Il y a des moments dans la vie où tout semble, en apparence, fonctionner. Le quotidien suit son cours, les responsabilités sont assumées, les rôles sont tenus. Et pourtant… quelque chose ne va pas.

Ce n’est pas toujours une souffrance franche, ni un effondrement brutal. C’est plus subtil que cela. Une fatigue qui s’installe sans raison évidente. Une motivation qui s’érode. Une sensation diffuse de vide, comme si ce qui remplissait autrefois la vie ne suffisait plus.

Beaucoup décrivent ce ressenti comme une impression de décalage.

Être là… sans vraiment y être.

Avancer… sans savoir pourquoi.

Faire ce qu’il faut… sans y trouver de sens.

Et ce qui est troublant, c’est que ce malaise ne concerne plus seulement quelques individus en questionnement. Il touche aujourd’hui un nombre croissant de personnes, de tous horizons, de tous âges, de tous parcours. Comme si quelque chose, à un niveau plus profond, était en train de changer.

La perte de sens n’est plus un phénomène isolé. Elle devient une expérience collective.

Alors une question se pose, de plus en plus clairement : Pourquoi ?


Qu’est-ce que le sens de la vie ?


Une personne en quête de sens

Le sens de la vie est une question que l’humanité se pose depuis toujours, sous des formes multiples et infinies. Philosophiquement, spirituellement, psychologiquement, chacun a sa propre définition. Pourtant, derrière toutes ces variations, un fil conducteur émerge : le sens n’est pas simplement ce que l’on fait, mais ce que l’on vit en conscience.


Le sens de la vie peut être envisagé comme une direction intérieure, un alignement entre nos valeurs profondes, nos aspirations et notre existence quotidienne. Ce n’est pas un plan fixe ni une destination à atteindre ; c’est un chemin évolutif, qui se dévoile au fil de nos expériences, de nos choix et de nos prises de conscience.

Certains le cherchent à travers la réalisation professionnelle, la famille, les passions, le service aux autres ou la quête spirituelle.

D’autres le perçoivent dans la beauté, l’amour, la création, ou dans l’acte simple de se sentir vivant.

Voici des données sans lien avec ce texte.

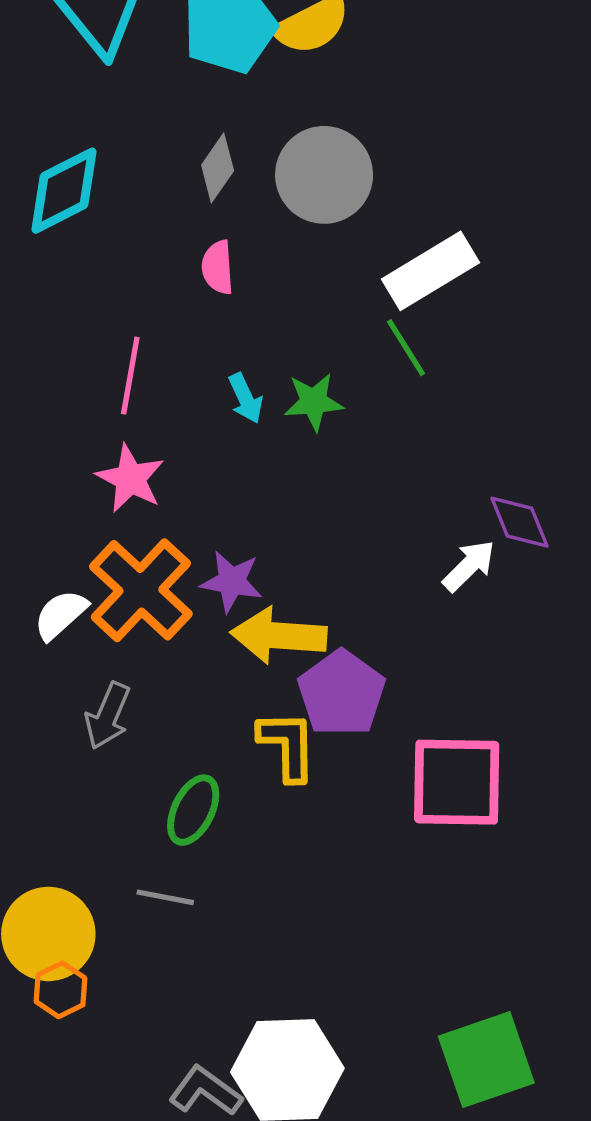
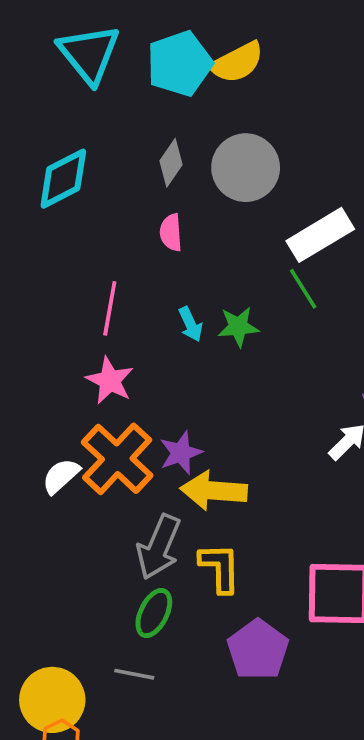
purple star: (232, 581) -> (181, 453), turned -30
purple pentagon: (341, 693) -> (258, 650), moved
gray arrow: (108, 716) -> (159, 547), moved, size x1.4

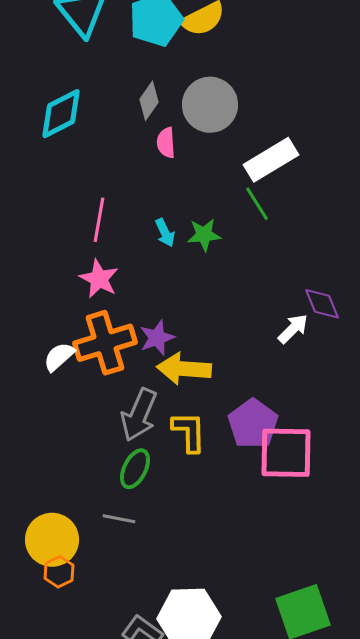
pink semicircle: (171, 232) -> (166, 143), moved
orange cross: (117, 459) -> (105, 343), turned 30
purple pentagon: (258, 650) -> (253, 424), moved

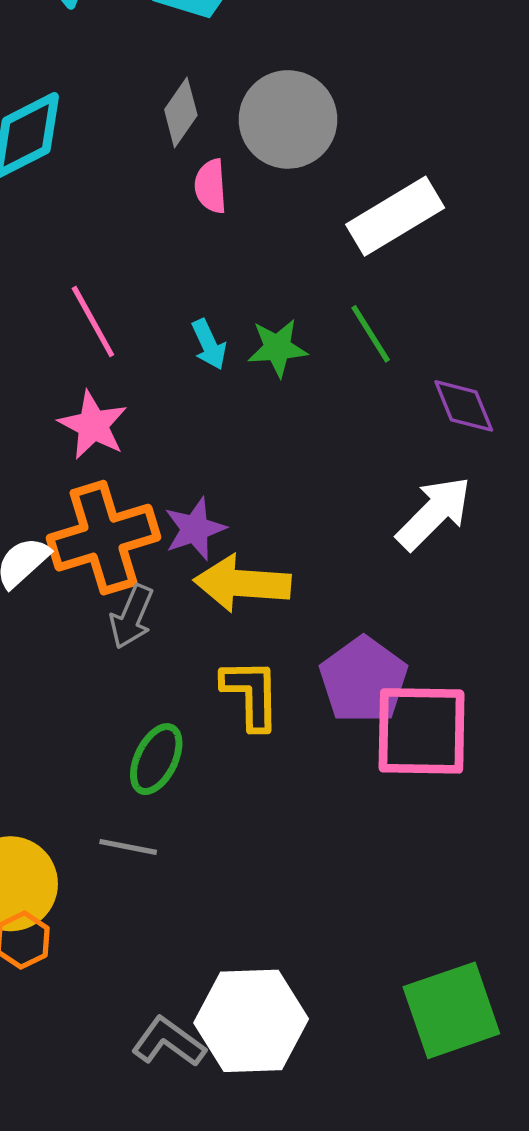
green line: (257, 204) -> (371, 334), moved
pink line: (99, 220) -> (93, 322), turned -39
purple diamond: (322, 304) -> (464, 406), moved
white arrow: (293, 329) -> (434, 513), size x1.4
gray arrow: (139, 415) -> (132, 617), moved, size x0.7

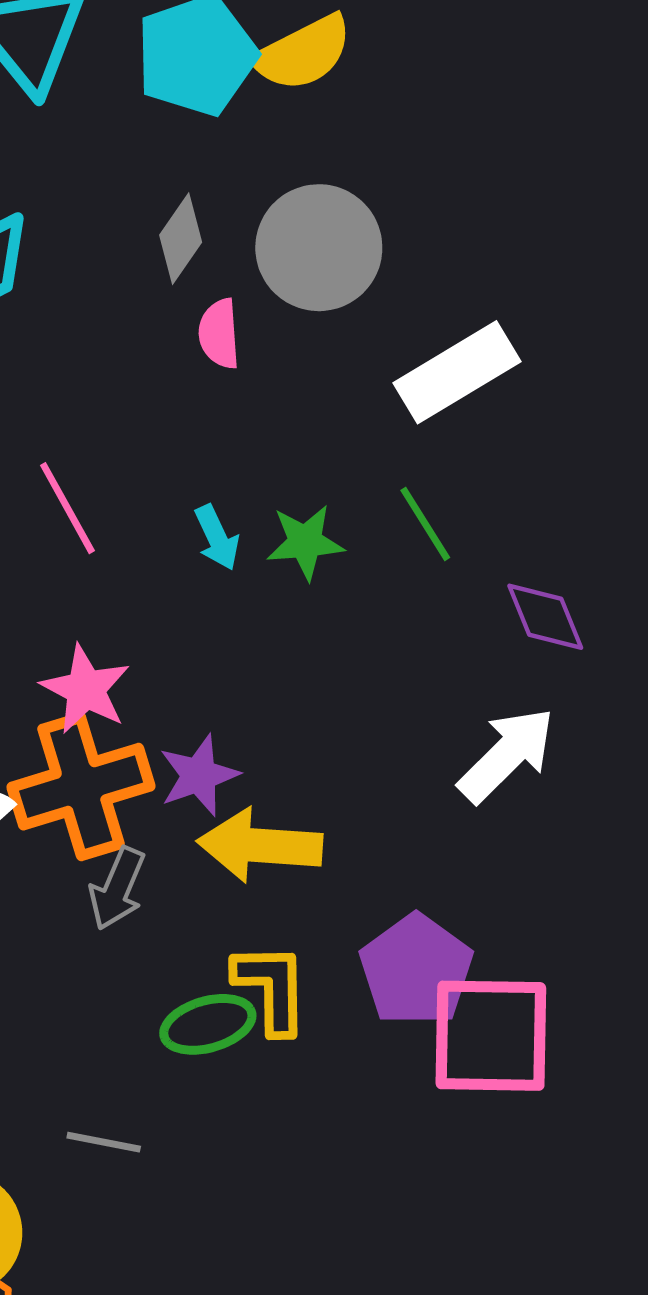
pink star: (93, 425) -> (86, 689), moved
green ellipse: (156, 759) -> (208, 1024), moved, turned 48
gray line: (128, 847) -> (104, 1142), moved

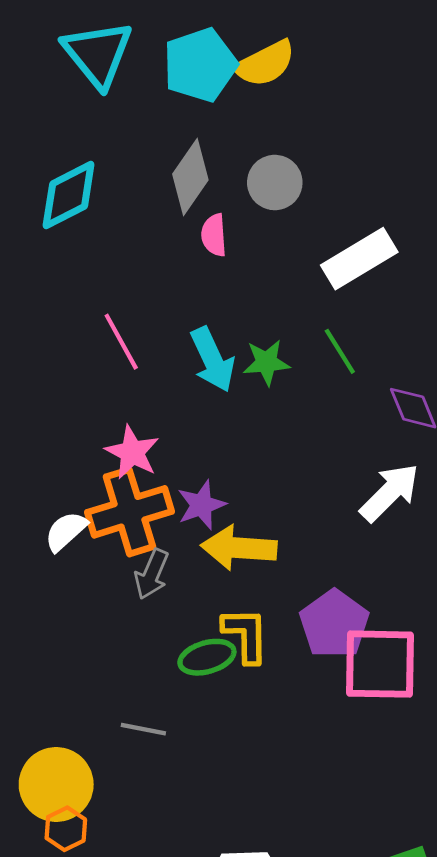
gray diamond: (181, 239) -> (190, 177), size x1.4
gray circle: (319, 248) -> (275, 183), size x0.7
cyan arrow: (217, 538) -> (213, 360), size x1.6

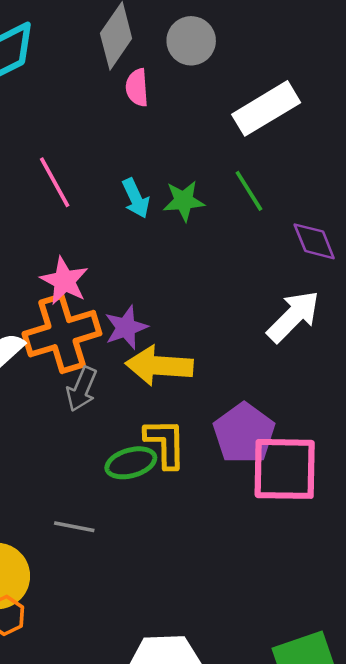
cyan arrow: (213, 360) -> (136, 198), size x0.7

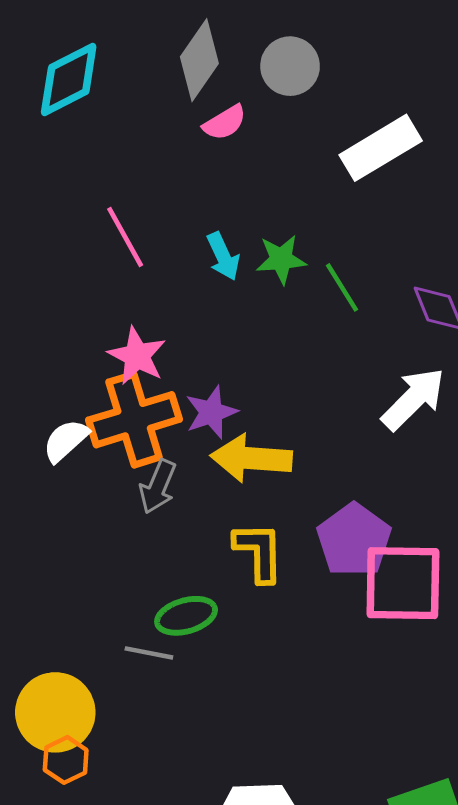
pink semicircle: (137, 88) -> (225, 123), turned -117
green line: (249, 191) -> (342, 287), moved
green ellipse: (131, 463) -> (186, 616), moved

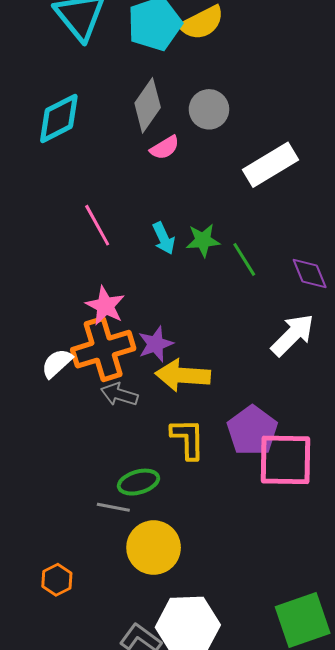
gray arrow: (158, 487) -> (119, 394), turned 84
yellow circle: (55, 712) -> (154, 548), moved

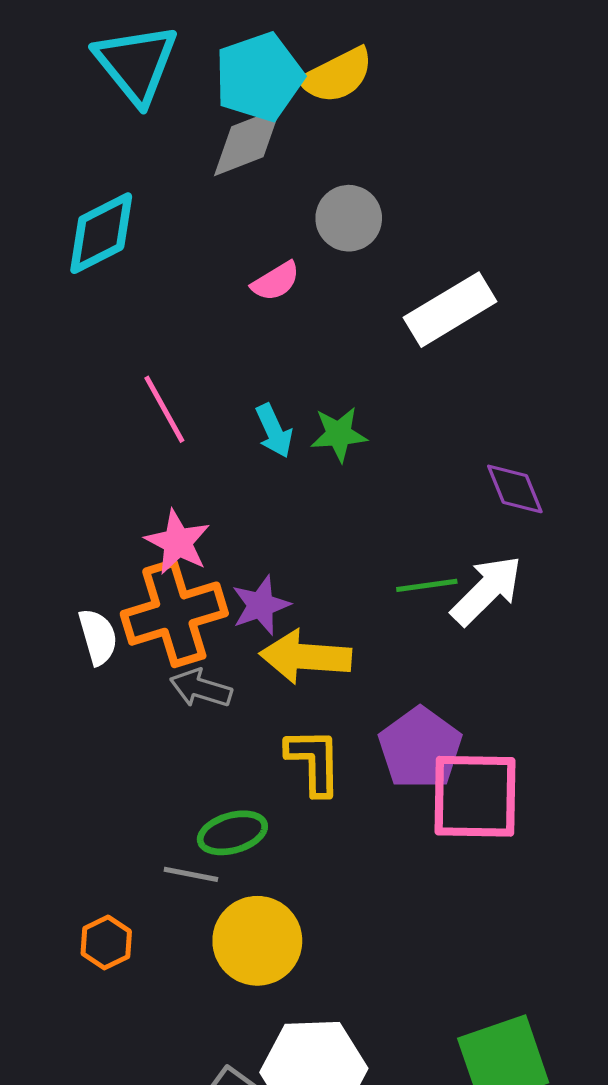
gray diamond: (148, 105) -> (247, 142), moved, turned 34
green line: (244, 259) -> (427, 585), moved, turned -66
white semicircle: (57, 363) -> (98, 637), turned 116
orange hexagon: (57, 580) -> (106, 942), moved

Mais ce qui est commun à tous ceux qui le touchent réellement, c’est la résonance intérieure : un sentiment que ce que l’on vit a du sens, qu’il y a cohérence entre qui l’on est et ce que l’on fait.


Le sens de la vie n’est donc pas quelque chose à trouver “à l’extérieur”. Il se reconstruit en soi, à travers l’expérience, l’écoute de soi et la compréhension de ce que l’on porte en héritage — qu’il s’agisse de mémoires émotionnelles, karmiques ou transgénérationnelles.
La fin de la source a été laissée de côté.